I have found some interesting ways to find sites that scrape your content (and stop scraping), and then republish it as their own.
- Include links to your own site inside the post, thus when they republish the content you end up with a link back from their site to your content, which is funny. Watch your comments for these links and then I then usually leave a friendly comment about how if they keeps stealing my content I’ll come over and pound sand up their tuchoses, or something friendly like that. What is even funnier is sometimes they scrape Carnivals as well, so I end up with more links from these “Cloned Carnivals” as well.
- Insert your own advertising inside of your RSS feed, most of these sites are automated, so they will then including the advertising in their feed as well, so you end up advertising your own site on their site.
- Search for posts you have done in the past and see if there are the exact same posts elsewhere on BING or GOOGLE, that seems obvious, but you would be surprised how many of my own articles appear before their cloned post on my site! Very annoying.

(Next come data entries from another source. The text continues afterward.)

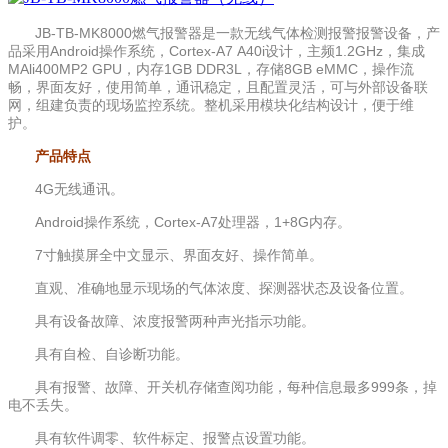
JB-TB-MK8000燃气报警器是一款无线气体检测报警报警设备，产
品采用Android操作系统，Cortex-A7 A40i设计，主频1.2GHz，集成
MAli400MP2 GPU，内存1GB DDR3L，存储8GB eMMC，操作流
畅，界面友好，使用简单，通讯稳定，且配置灵活，可与外部设备联
网，组建负责的现场监控系统。整机采用模块化结构设计，便于维
护。
产品特点
4G无线通讯。
Android操作系统，Cortex-A7处理器，1+8G内存。
7寸触摸屏全中文显示、界面友好、操作简单。
直观、准确地显示现场的气体浓度、探测器状态及设备位置。
具有设备故障、浓度报警两种声光指示功能。
具有自检、自诊断功能。
具有报警、故障、开关机存储查阅功能，每种信息最多999条，掉
电不丢失。
具有软件调零、软件标定、报警点设置功能。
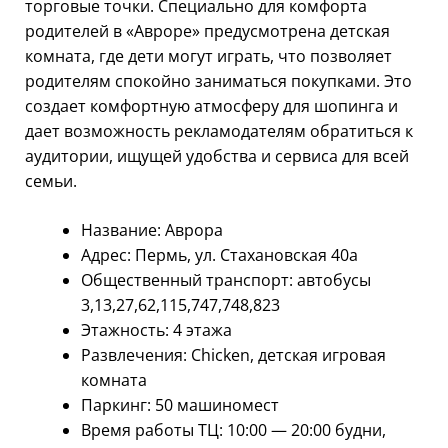
торговые точки. Специально для комфорта
родителей в «Авроре» предусмотрена детская
комната, где дети могут играть, что позволяет
родителям спокойно заниматься покупками. Это
создает комфортную атмосферу для шопинга и
дает возможность рекламодателям обратиться к
аудитории, ищущей удобства и сервиса для всей
семьи.
Название: Аврора
Адрес: Пермь, ул. Стахановская 40а
Общественный транспорт: автобусы
3,13,27,62,115,747,748,823
Этажность: 4 этажа
Развлечения: Chicken, детская игровая
комната
Паркинг: 50 машиномест
Время работы ТЦ: 10:00 — 20:00 будни,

- Include header HTML comments and other tags like that, it makes your content that much easier to find. Most of my own posts have a copyright marking on the top pointing out who really owns the content. If the scraper doesn’t notice, it’s easy to find your cloned content this way as well.
- Run tools like Wordfence and other tools to see what “bots” are invading your site. The ability to block by country might slow some scrapers down as well.